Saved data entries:
*** Begin section ***

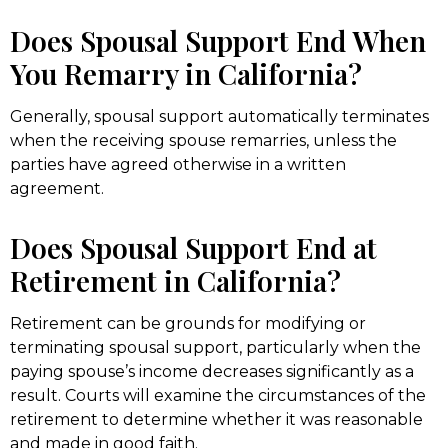
Does Spousal Support End When
You Remarry in California?
Generally, spousal support automatically terminates
when the receiving spouse remarries, unless the
parties have agreed otherwise in a written
agreement.
Does Spousal Support End at
Retirement in California?
Retirement can be grounds for modifying or
terminating spousal support, particularly when the
paying spouse’s income decreases significantly as a
result. Courts will examine the circumstances of the
retirement to determine whether it was reasonable
and made in good faith.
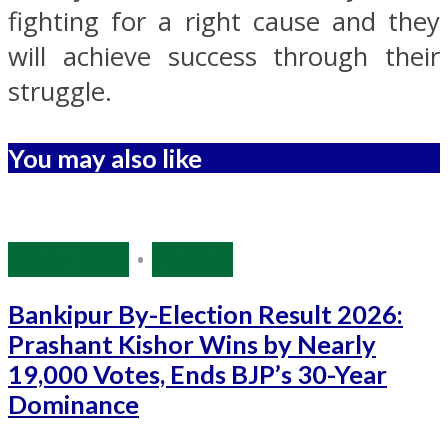
fighting for a right cause and they
will achieve success through their
struggle.
You may also like
Bihar Polls
•
Politics
Bankipur By-Election Result 2026:
Prashant Kishor Wins by Nearly
19,000 Votes, Ends BJP’s 30-Year
Dominance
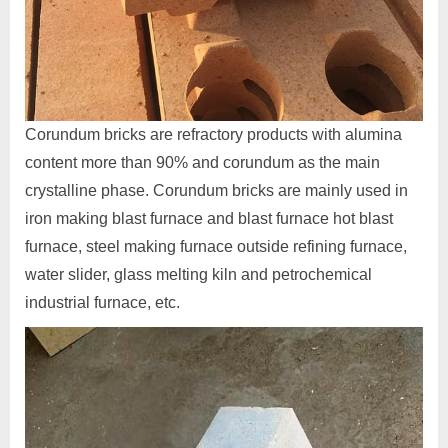
Corundum bricks are refractory products with alumina
content more than 90% and corundum as the main
crystalline phase. Corundum bricks are mainly used in
iron making blast furnace and blast furnace hot blast
furnace, steel making furnace outside refining furnace,
water slider, glass melting kiln and petrochemical
industrial furnace, etc.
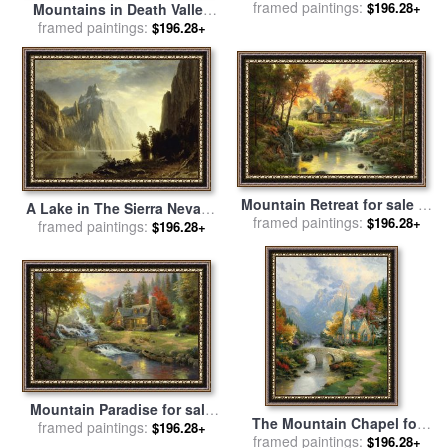
Sierra Nevadas for sale
framed paintings:
by
$196.28+
Mountains in Death Valley
Albert Bierstadt
framed paintings:
California for sale
by
$196.28+
Raymond Gehman
Mountain Retreat for sale
by
A Lake in The Sierra Nevada
framed paintings:
Thomas Kinkade
$196.28+
for sale
framed paintings:
by
Albert Bierstadt
$196.28+
Mountain Paradise for sale
The Mountain Chapel for
framed paintings:
by
Thomas Kinkade
$196.28+
framed paintings:
sale
by
Thomas Kinkade
$196.28+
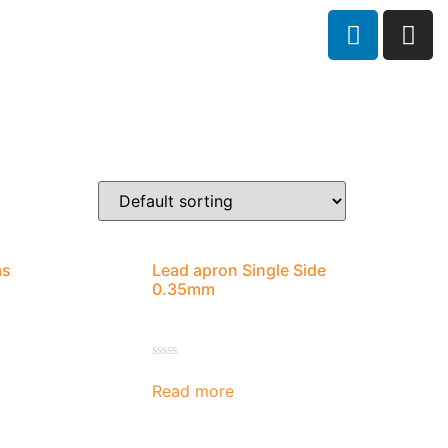
ms
Lead apron Single Side
0.35mm
Rated
0
Read more
out
of
5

*** End section ***

▶ WORK REQUIRED: Each line above that carries the string "California" has to be returned.

▶ YOUR RESPONSE:
You Remarry in California?
Retirement in California?
California for sale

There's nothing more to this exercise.